Bem, o texto de que falo, quando o li, fiquei impressionado. Mas já não o recordava. Agora se me o presenteiam. Ele me vem como grata recordação (para registro, há quem negue a autoria ao filósofo, o que me é irrelevante). Trata-se do Deus de Espinosa, ou O Recado de Deus.

Os que necessitam de um criador inventaram-no severo, vingativo, perverso. Esse “pai” teria feito a humanidade cheia de desejos, oferecido a ela um mundo repleto de prazeres, mas estabelecido severas interdições. Os desejos deveriam ser contidos; os prazeres, jamais gozados.

A desobediência conduziria ao sofrimento, às torturas, ao desespero eterno. Espinosa oferece outro deus, um deus para quem se pode e se deve gozar a vida.
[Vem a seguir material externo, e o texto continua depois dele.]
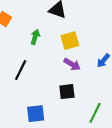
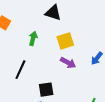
black square: (67, 92) -> (46, 90), moved

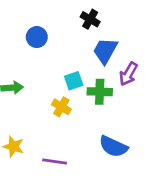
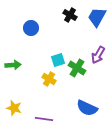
blue trapezoid: (105, 51) -> (97, 17), moved
green cross: (100, 92) -> (77, 68), turned 30

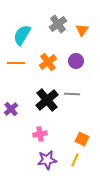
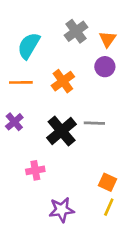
purple circle: (76, 61) -> (105, 67), moved
purple cross: (11, 109) -> (14, 122), moved
pink cross: (40, 134) -> (35, 170), moved
yellow line: (75, 160) -> (109, 207), moved

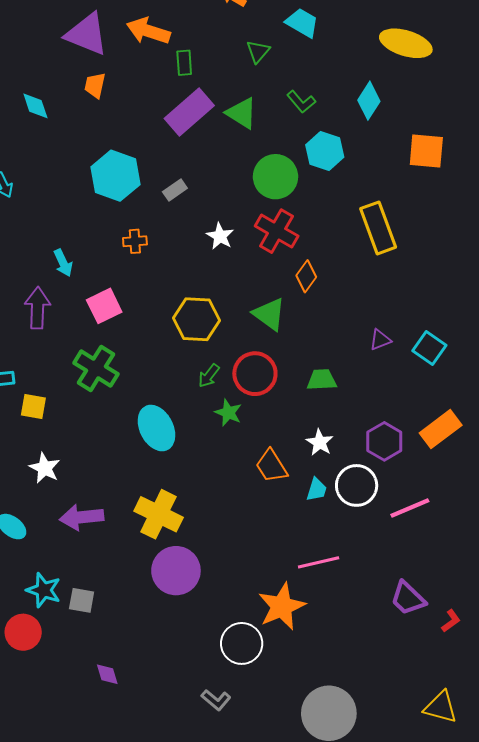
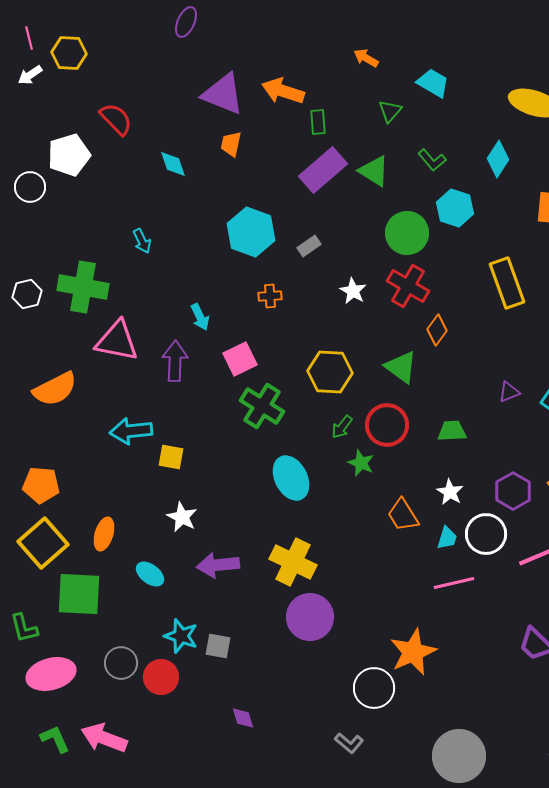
green cross: (96, 369) -> (262, 406), moved
pink line: (319, 562) -> (454, 583), moved

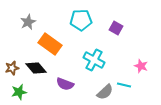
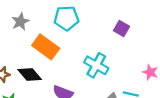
cyan pentagon: (81, 20) -> (66, 18), moved

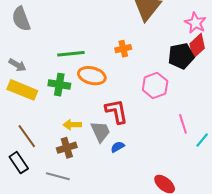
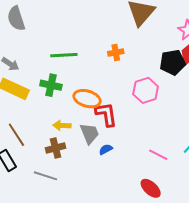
orange ellipse: (92, 76) -> (87, 99), moved
pink line: (183, 124) -> (158, 155), moved, turned -48

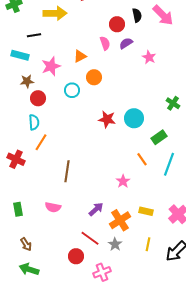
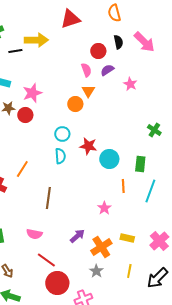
black line: (34, 35) -> (15, 51), moved
orange triangle: (80, 56) -> (88, 91), moved, turned -32
cyan circle: (72, 90) -> (62, 134), moved
red circle: (38, 98) -> (25, 115), moved
cyan circle: (134, 118) -> (109, 159), moved
cyan semicircle: (34, 122) -> (60, 156), moved
green rectangle: (159, 137) -> (140, 164), turned -49
orange line: (142, 159) -> (123, 186), turned 32
red line: (90, 238) -> (46, 260), moved
red circle: (76, 256) -> (57, 283), size x1.5

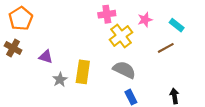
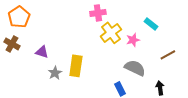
pink star: (145, 20) -> (133, 40), moved
cyan rectangle: (177, 25) -> (151, 24), moved
brown line: (166, 48) -> (168, 55), moved
gray semicircle: (124, 70) -> (135, 68), moved

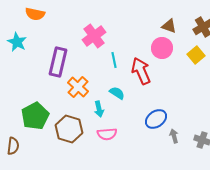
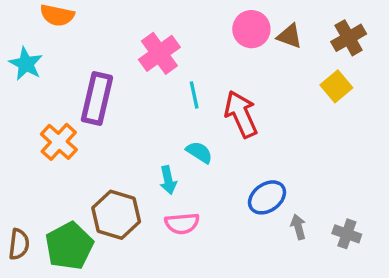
pink circle: (162, 48) -> (251, 29), moved
orange cross: (78, 87) -> (59, 142), moved
green pentagon: (35, 116) -> (69, 246), moved

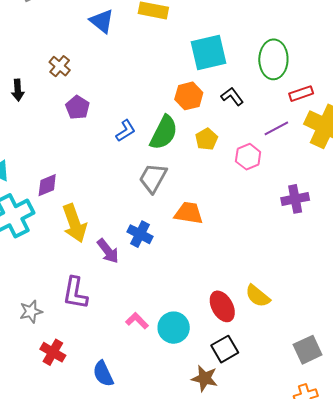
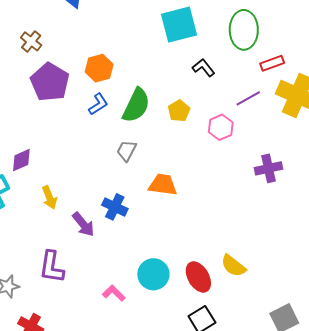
orange hexagon: (189, 96) -> (99, 68), moved
purple pentagon: (78, 107) -> (50, 82), size x1.6
gray trapezoid: (153, 178) -> (126, 151), size x0.7
yellow arrow: (74, 223) -> (49, 197), size x0.6
cyan circle: (174, 328) -> (153, 274), moved

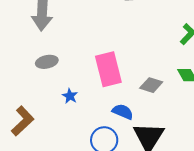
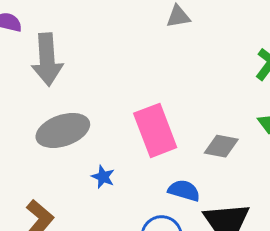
gray ellipse: (47, 62) -> (63, 130), size x1.6

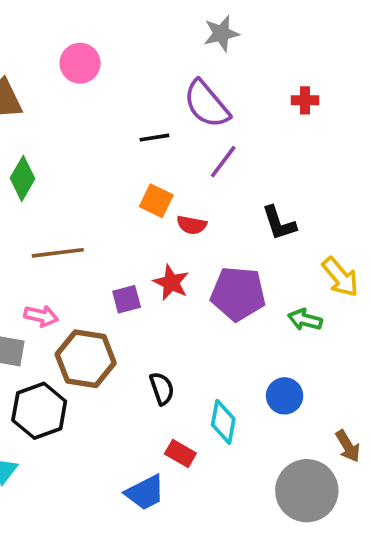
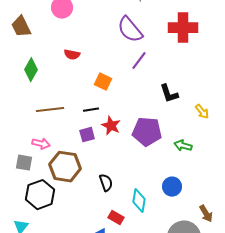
red cross: (305, 100) -> (183, 28), size x2.0
black line: (154, 138) -> (91, 110), moved
red semicircle: (192, 225) -> (72, 55), moved
yellow arrow: (340, 277) -> (202, 112), moved, size x0.7

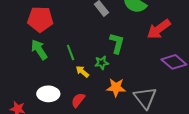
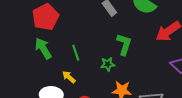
red pentagon: (40, 19) -> (45, 17), turned -30
yellow arrow: (82, 72) -> (69, 77), moved

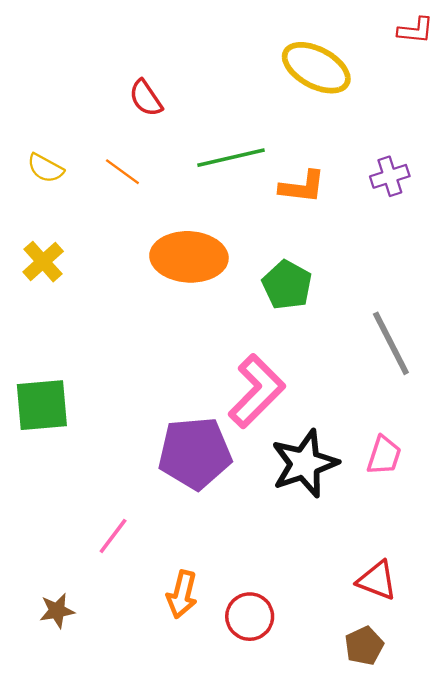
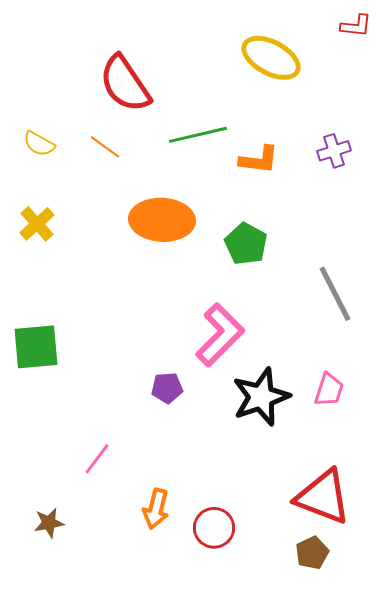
red semicircle: (146, 98) -> (125, 84), size x1.8
purple pentagon: (195, 453) -> (167, 388), size x0.5
red triangle: (377, 580) -> (323, 497), size x1.6

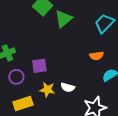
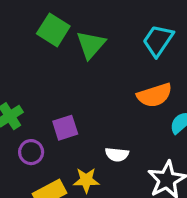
orange semicircle: (97, 56) -> (155, 95), size x1.5
yellow star: (47, 90) -> (86, 180), moved

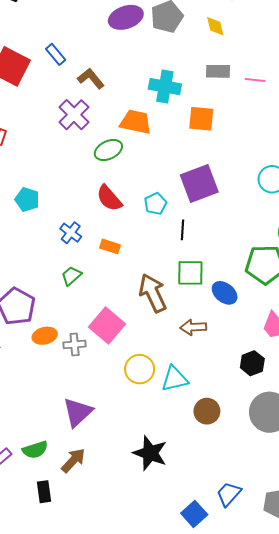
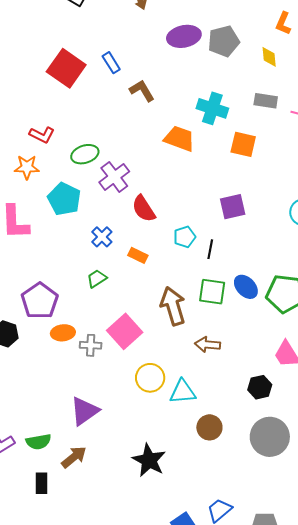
purple cross: (74, 115) -> (114, 177), moved
green ellipse: (108, 150) -> (85, 154), moved
purple square: (199, 183) -> (233, 207), size x0.7
cyan pentagon: (27, 200) -> (64, 199), size x1.4
cyan pentagon: (155, 204) -> (185, 237), moved
blue ellipse: (225, 293) -> (246, 287), moved

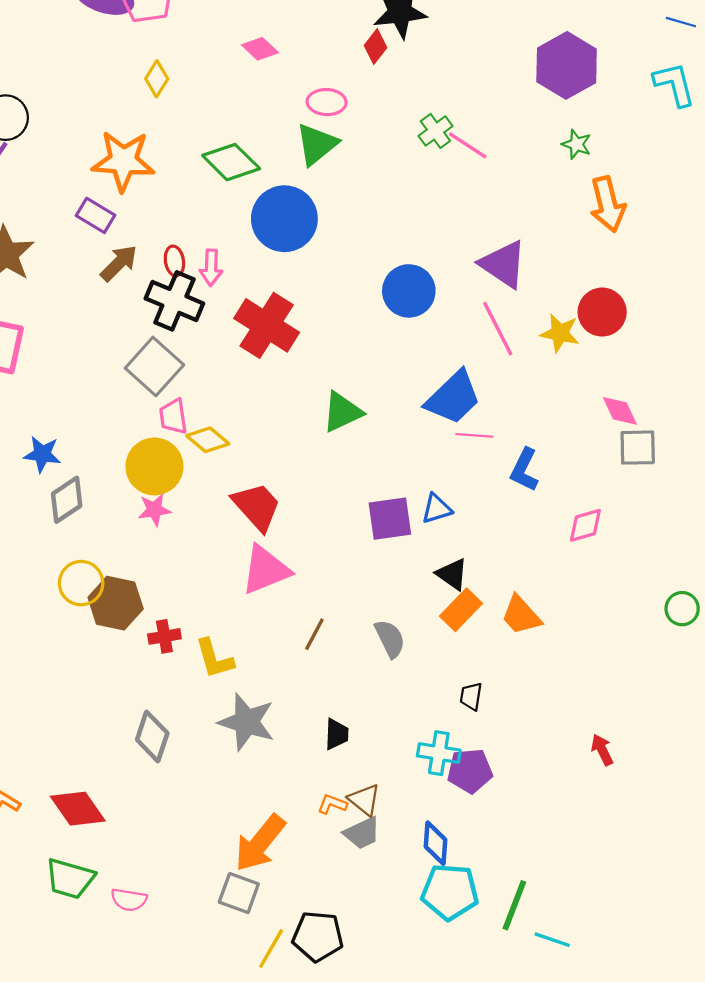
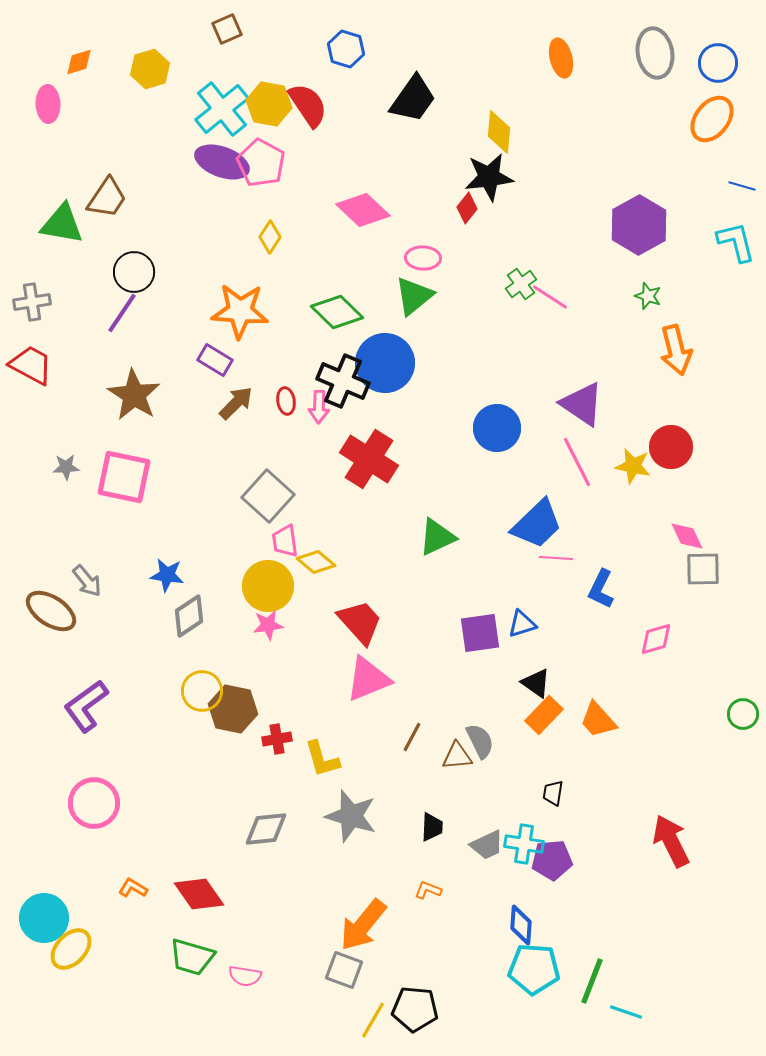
pink diamond: (260, 49) -> (363, 210), size x1.6
black cross: (174, 301) -> (343, 381), moved
gray diamond: (152, 736) -> (266, 829), turned 66
red arrow: (602, 750) -> (671, 841), size x1.8
brown triangle: (364, 800) -> (457, 756), moved, turned -44
gray trapezoid: (362, 833) -> (487, 845), moved

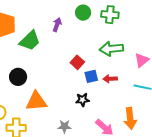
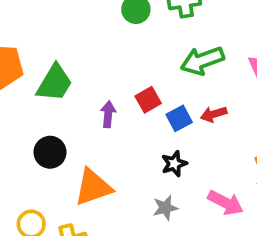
purple arrow: (57, 25) -> (108, 114), moved
red square: (77, 62) -> (148, 100), turned 32
gray star: (64, 126) -> (165, 208), moved

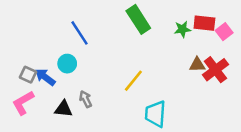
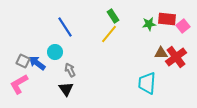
green rectangle: (138, 19) -> (113, 16), size x0.6
yellow line: (133, 81) -> (109, 34), moved
gray arrow: (86, 99) -> (70, 70), moved
black triangle: (64, 109) -> (66, 89), moved, turned 49
cyan trapezoid: (155, 114) -> (147, 83), moved

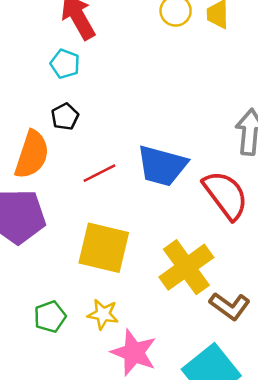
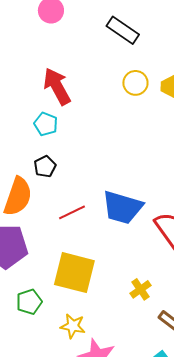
yellow cross: (186, 267) -> (141, 289), size x0.5
green pentagon: (50, 317) -> (29, 302), moved

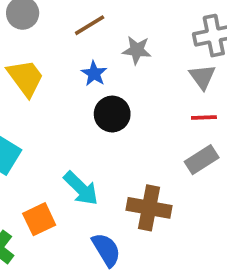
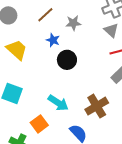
brown cross: (149, 208) -> (97, 106), turned -30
O que vai adiante eu edito de palavras ditadas por deus a Espinosa em noite de bom papo e extrema sensatez:

“Para de ficar rezando e batendo o peito! O que quero que faças é que saias pelo mundo e desfrutes de tua vida. Quero que gozes, cantes, te divirtas e que desfrutes de tudo o que fiz para ti.

Para de ir a esses templos lúgubres, obscuros e frios que tu mesmo construíste e que acreditas ser a minha casa. Minha casa está nas montanhas, nos bosques, nos rios, nos lagos, nas praias. Aí é onde vivo.

Para de me culpar da tua vida miserável: Eu nunca te disse que eras um pecador, ou que tua sexualidade fosse algo mau. O sexo é um presente que te dei e com o qual podes expressar teu amor, teu êxtase, tua alegria. Assim, não me culpes por tudo o que te fizeram crer.

Para de ler supostas escrituras sagradas que nada têm a ver comigo. Se não me podes ler num amanhecer, numa paisagem, no olhar de teus amigos, nos olhos de teu filhinho… Não me encontrarás em nenhum livro. Deixa de me pedir. Tu vais me dizer como fazer meu trabalho?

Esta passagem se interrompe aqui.